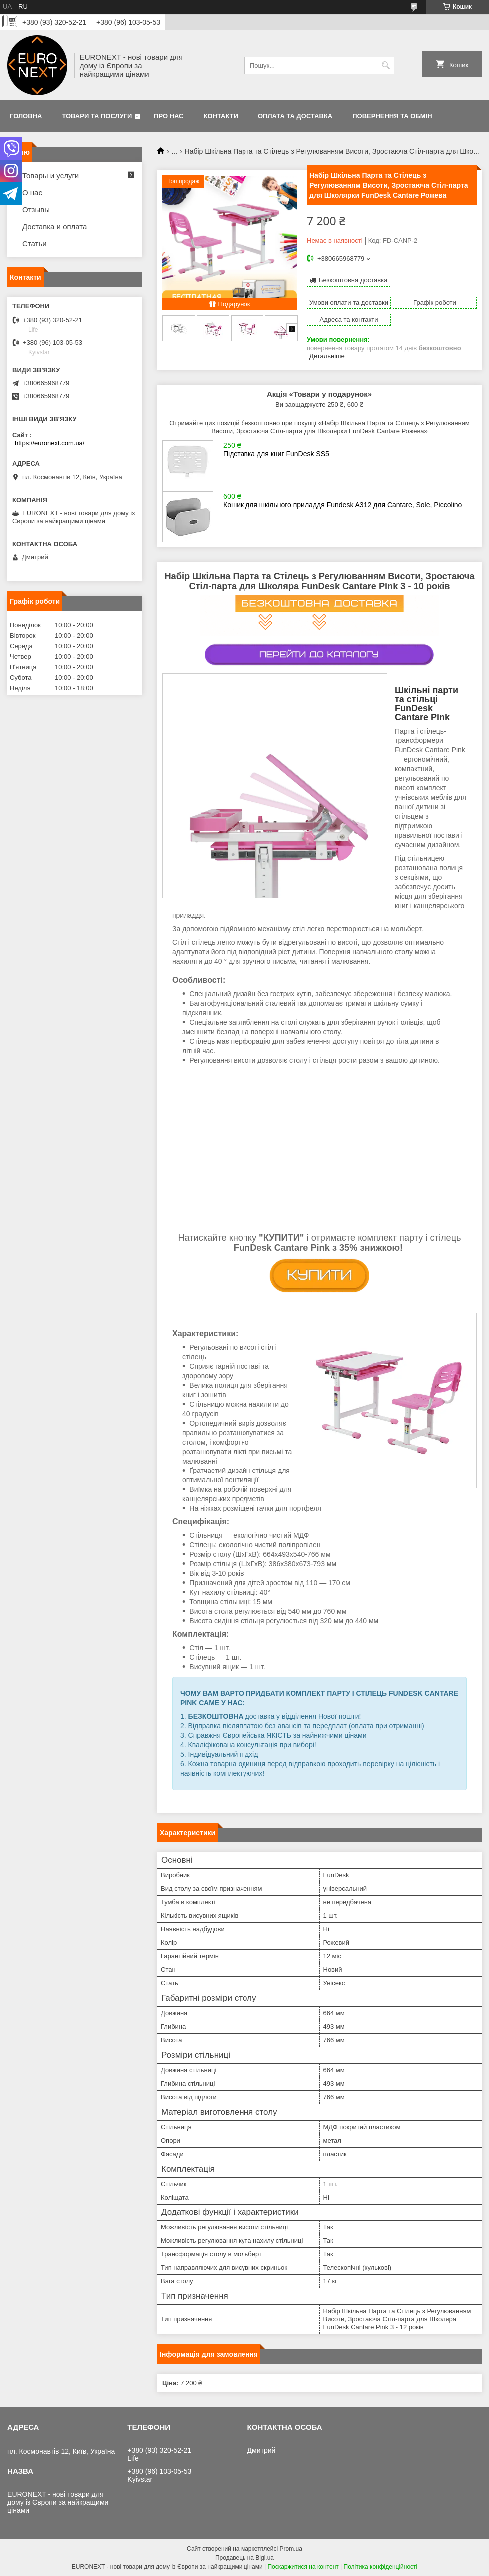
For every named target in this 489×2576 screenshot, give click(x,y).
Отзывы (36, 209)
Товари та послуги (97, 116)
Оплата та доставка (295, 116)
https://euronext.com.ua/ (49, 443)
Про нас (168, 116)
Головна (26, 116)
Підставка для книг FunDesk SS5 (276, 454)
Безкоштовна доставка (353, 280)
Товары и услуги (50, 175)
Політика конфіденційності (381, 2566)
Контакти (221, 116)
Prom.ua (291, 2548)
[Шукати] (385, 65)
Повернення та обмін (392, 116)
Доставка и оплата (54, 226)
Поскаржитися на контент (302, 2566)
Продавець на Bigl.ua (244, 2557)
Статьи (34, 243)
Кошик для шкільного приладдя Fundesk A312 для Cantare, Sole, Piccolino (342, 505)
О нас (32, 192)
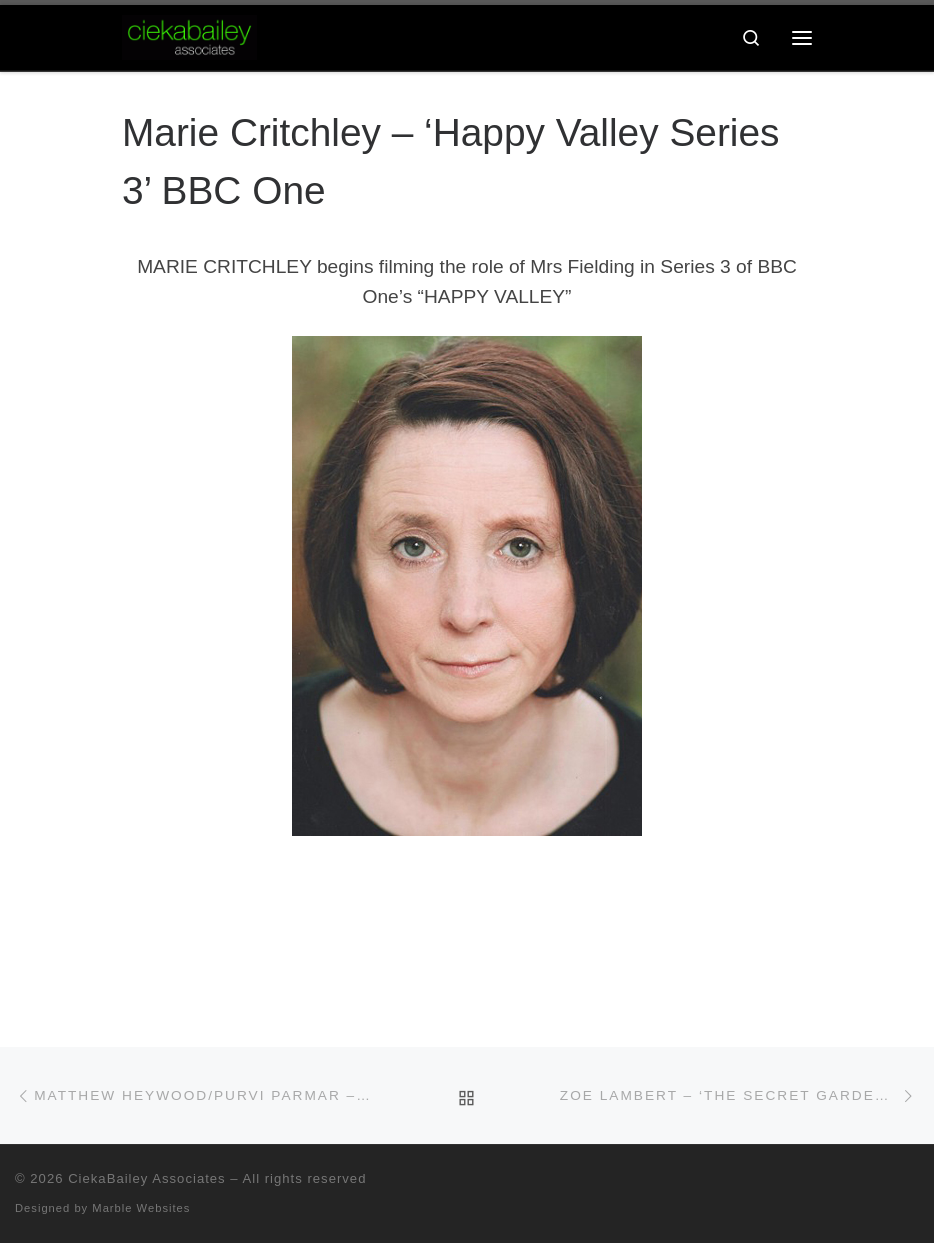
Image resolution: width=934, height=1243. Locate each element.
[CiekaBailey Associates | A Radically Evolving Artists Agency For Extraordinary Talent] (189, 35)
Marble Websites (141, 1208)
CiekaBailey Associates (147, 1178)
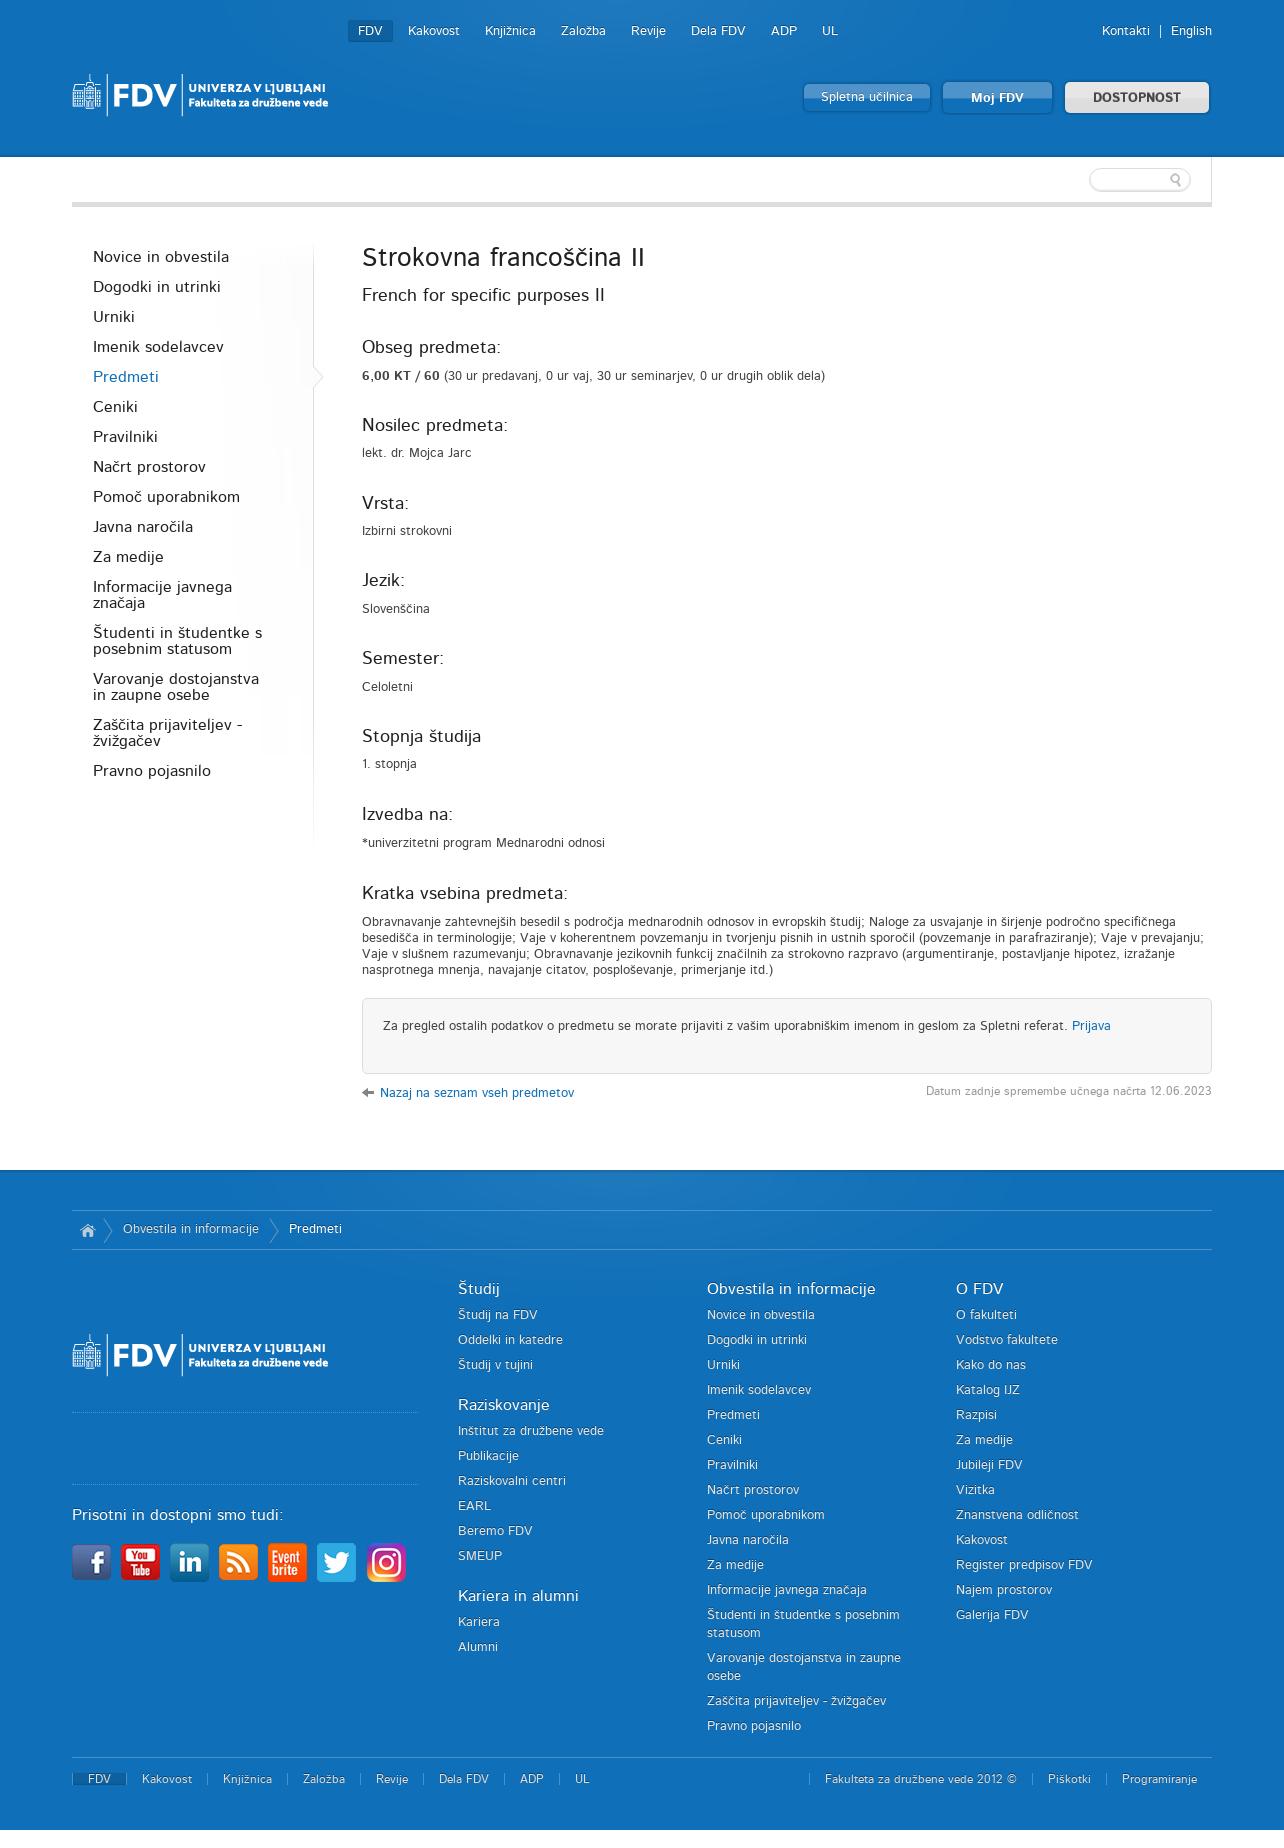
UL (830, 31)
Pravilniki (125, 437)
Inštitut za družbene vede (531, 1431)
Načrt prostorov (149, 467)
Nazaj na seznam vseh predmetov (477, 1093)
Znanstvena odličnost (1017, 1515)
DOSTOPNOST (1137, 98)
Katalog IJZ (988, 1390)
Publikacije (488, 1456)
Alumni (478, 1647)
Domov (87, 1230)
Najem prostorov (1004, 1590)
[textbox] (1082, 180)
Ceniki (115, 407)
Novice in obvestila (161, 257)
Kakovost (434, 31)
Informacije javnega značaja (162, 595)
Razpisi (976, 1415)
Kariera (479, 1622)
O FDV (979, 1289)
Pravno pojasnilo (152, 771)
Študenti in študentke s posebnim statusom (177, 641)
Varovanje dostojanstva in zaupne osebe (176, 687)
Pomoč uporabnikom (166, 497)
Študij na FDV (498, 1315)
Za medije (128, 557)
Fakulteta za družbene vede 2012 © (921, 1779)
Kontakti (1126, 31)
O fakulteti (986, 1315)
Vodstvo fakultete (1007, 1340)
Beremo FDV (495, 1531)
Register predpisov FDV (1024, 1565)
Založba (583, 31)
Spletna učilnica (867, 97)
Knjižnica (510, 31)
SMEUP (480, 1556)
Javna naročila (143, 527)
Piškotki (1069, 1779)
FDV (370, 31)
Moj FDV (997, 98)
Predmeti (126, 377)
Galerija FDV (992, 1615)
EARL (474, 1506)
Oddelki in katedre (510, 1340)
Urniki (114, 317)
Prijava (1091, 1026)
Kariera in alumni (518, 1596)
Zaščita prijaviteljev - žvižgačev (167, 733)
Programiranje (1159, 1779)
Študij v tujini (495, 1365)
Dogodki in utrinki (157, 287)
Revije (648, 31)
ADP (784, 31)
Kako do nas (991, 1365)
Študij (479, 1289)
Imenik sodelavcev (158, 347)
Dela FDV (718, 31)
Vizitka (975, 1490)
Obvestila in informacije (191, 1229)
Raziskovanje (504, 1405)
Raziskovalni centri (512, 1481)
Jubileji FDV (989, 1465)
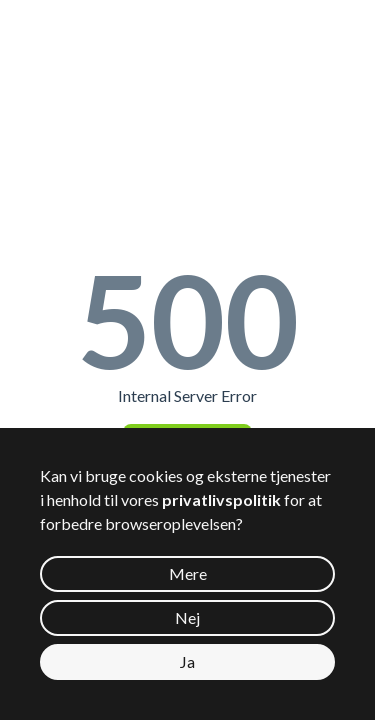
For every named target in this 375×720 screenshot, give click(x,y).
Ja (187, 661)
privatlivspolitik (221, 499)
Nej (187, 617)
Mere (188, 573)
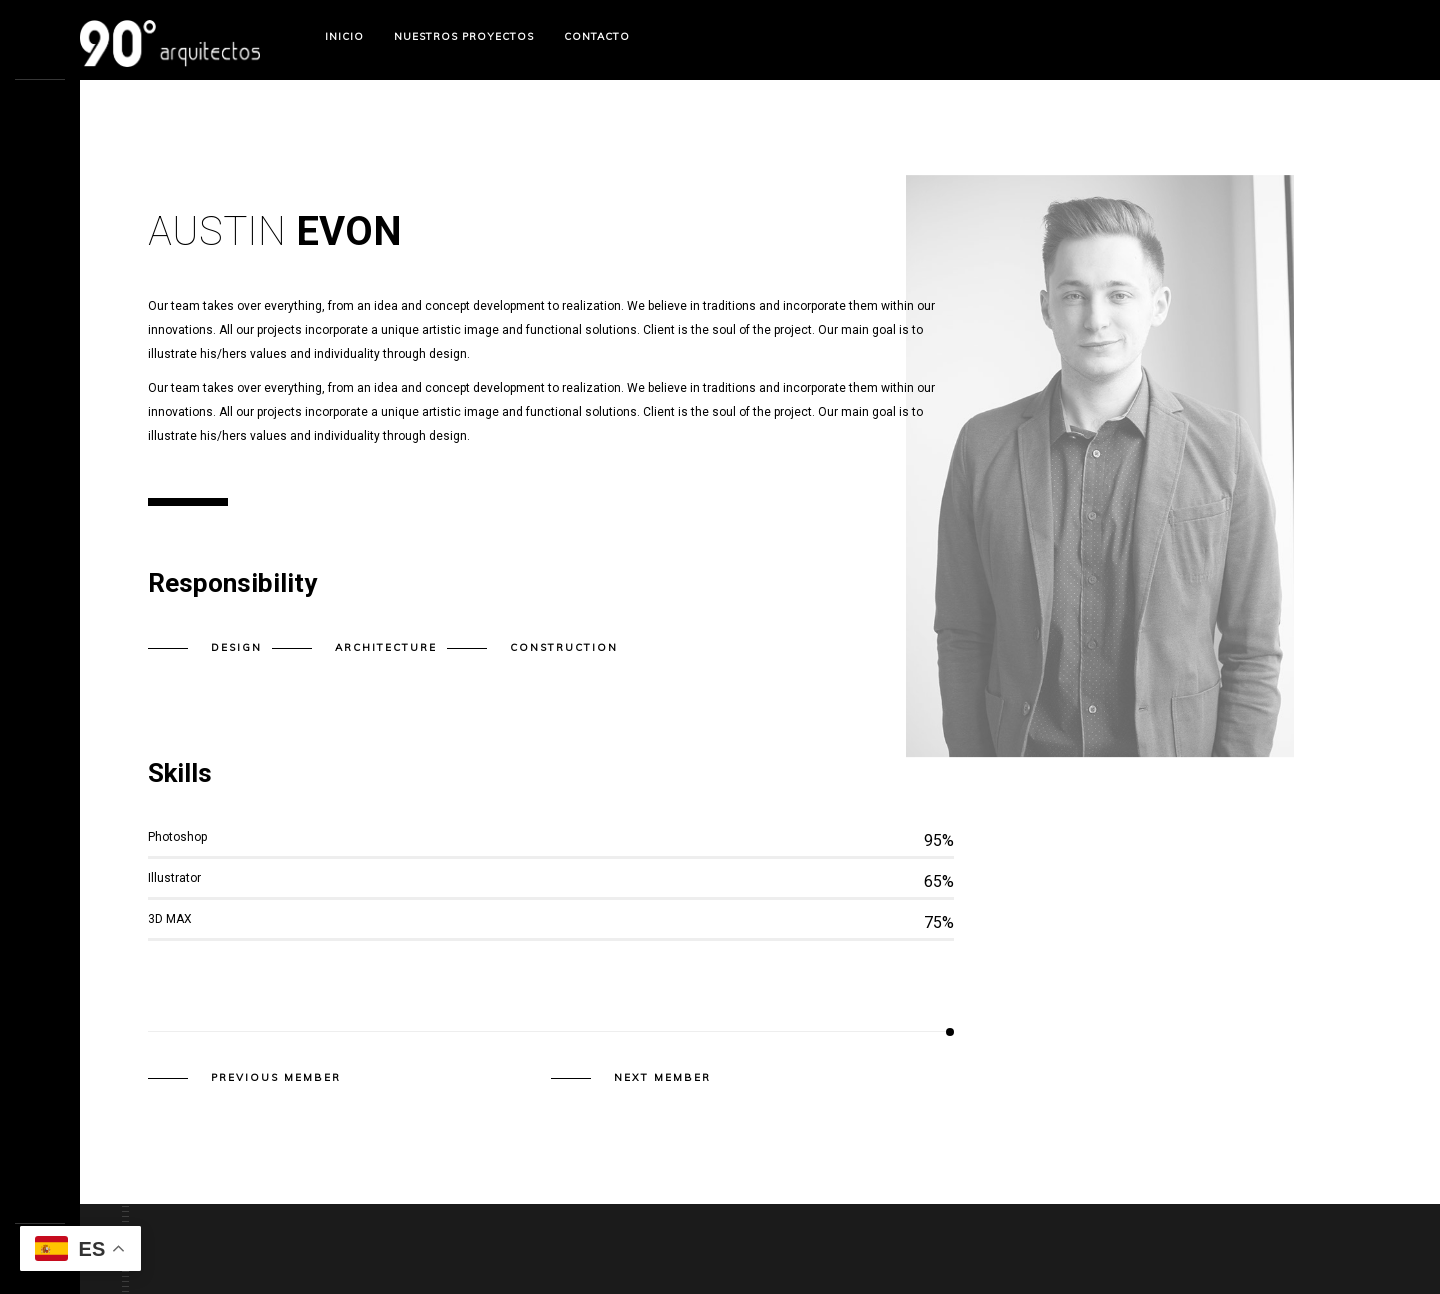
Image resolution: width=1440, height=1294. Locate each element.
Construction (564, 647)
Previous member (276, 1078)
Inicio (344, 36)
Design (236, 647)
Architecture (386, 647)
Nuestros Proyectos (464, 36)
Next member (662, 1078)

-=-=-

Instructions to follow: Each line above from the one containing "Fakulteta za družbene vede 2012 © (921, 1779)" through the one containing "Ja (187, 661)" is to be returned verbatim. Nothing else, and no pictures.

Solution for this exercise:
Fakulteta za družbene vede 2012 © (921, 1779)
Kontakti (1126, 31)
O fakulteti (986, 1315)
Vodstvo fakultete (1007, 1340)
Beremo FDV (495, 1531)
Register predpisov FDV (1024, 1565)
Založba (583, 31)
Spletna učilnica (867, 97)
Knjižnica (510, 31)
SMEUP (480, 1556)
Javna naročila (143, 527)
Piškotki (1069, 1779)
FDV (370, 31)
Moj FDV (997, 98)
Predmeti (126, 377)
Galerija FDV (992, 1615)
EARL (474, 1506)
Oddelki in katedre (510, 1340)
Urniki (114, 317)
Prijava (1091, 1026)
Kariera in alumni (518, 1596)
Zaščita prijaviteljev - žvižgačev (167, 733)
Programiranje (1159, 1779)
Študij v tujini (495, 1365)
Dogodki in utrinki (157, 287)
Revije (648, 31)
ADP (784, 31)
Kako do nas (991, 1365)
Študij (479, 1289)
Imenik sodelavcev (158, 347)
Dela FDV (718, 31)
Vizitka (975, 1490)
Obvestila in informacije (191, 1229)
Raziskovanje (504, 1405)
Raziskovalni centri (512, 1481)
Jubileji FDV (989, 1465)
For every named target in this 375×720 screenshot, give click(x,y).
Ja (187, 661)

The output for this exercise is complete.